Syphon coalesced on the other side of the dome. So close, his features were quick this time to fall into place, more authentic than they’d ever been with the divine glow lighting him from beneath. No more was he mostly haze and a collection of maybe-man-like bits, reminiscent of those she’d known, but wholly himself. He had a face now, he had a body, and though it was all too big and monstrous, it was complete, the dull orange and green and blue lights of the sieves he’d absorbed contained within.

But there was still something he wanted, needed even, and only she could give it to him.

“I was beginning to worry,” said Syphon, tipping his head. Raven hair brushed over his shoulders, mesmerizing in its movement, and citrine eyes sparkled with the radiant light below. “But I should have known you’d come—your sister was wrong about your loyalty, you simply place it where it is deserved.”

Celeste’s gaze fell to the dome of crackling arcana, the brightness of the golden light there meant to be protection—a brightness she could feel the ghost of inside herself. Her stomach tightened around that feeling. It had been love that put the protection there years ago, the love of someone who wanted to keep Briarwyke safe.

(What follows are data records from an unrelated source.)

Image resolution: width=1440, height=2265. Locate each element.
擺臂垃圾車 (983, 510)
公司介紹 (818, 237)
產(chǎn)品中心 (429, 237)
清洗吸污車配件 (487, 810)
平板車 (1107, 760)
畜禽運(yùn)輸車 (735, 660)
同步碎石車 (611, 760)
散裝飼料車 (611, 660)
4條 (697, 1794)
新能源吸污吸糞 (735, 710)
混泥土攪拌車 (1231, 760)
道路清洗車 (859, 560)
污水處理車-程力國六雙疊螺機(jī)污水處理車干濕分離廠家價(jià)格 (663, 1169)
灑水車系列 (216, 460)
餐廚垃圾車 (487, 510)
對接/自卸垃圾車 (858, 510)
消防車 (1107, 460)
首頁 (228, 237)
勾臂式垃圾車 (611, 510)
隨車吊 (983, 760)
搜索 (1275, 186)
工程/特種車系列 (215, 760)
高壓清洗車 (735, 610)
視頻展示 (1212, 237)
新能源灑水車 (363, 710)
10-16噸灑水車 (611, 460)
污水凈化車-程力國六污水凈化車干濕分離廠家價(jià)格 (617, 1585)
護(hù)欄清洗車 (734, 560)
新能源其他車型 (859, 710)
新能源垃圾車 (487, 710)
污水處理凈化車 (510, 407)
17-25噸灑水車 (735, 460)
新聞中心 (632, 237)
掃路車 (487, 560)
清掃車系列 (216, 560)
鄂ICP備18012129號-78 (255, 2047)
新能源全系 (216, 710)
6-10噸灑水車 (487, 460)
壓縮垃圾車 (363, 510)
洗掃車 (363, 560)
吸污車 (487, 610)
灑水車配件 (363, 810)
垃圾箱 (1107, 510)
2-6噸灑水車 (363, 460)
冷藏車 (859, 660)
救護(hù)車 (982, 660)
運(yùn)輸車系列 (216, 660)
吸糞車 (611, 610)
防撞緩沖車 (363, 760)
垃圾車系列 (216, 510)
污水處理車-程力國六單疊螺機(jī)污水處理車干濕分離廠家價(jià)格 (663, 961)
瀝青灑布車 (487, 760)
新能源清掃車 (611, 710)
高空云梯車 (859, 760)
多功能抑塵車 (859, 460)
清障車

But the dome had been damaged since, and she understood now: the blade she’d seen in pieces within the Fitzroy Manor had done that, but that weapon hadn’t been strong enough to completely break through. It had been foolish for Fitz’s father to try and access the noxscura with an inferior weapon some forty years prior, probably prodded on by an overzealous blood mage. They had only proved to crack the shield and allowed the dark arcana to leak out, slowly infecting the town ever since.

The curse on Briarwyke was real, the village left to suffer through the poison that was noxscura. Poison that only Celeste could risk enduring. But even if she could seal the shield’s cracks, the pool would be left, a constant, deadly threat, forever sought out by arcane users for selfish purposes. Users like her sister, the secret of why she’d brought them to Briarwyke and toiled for so long now painfully obvious.

“What are you going to do with the villagers?” Her voice shook, but she pushed the words past the lump that threatened to keep her quiet forever. She needed to know because so often things went wrong, and she had surely used up all her luck the previous night when things had, for once, gone right.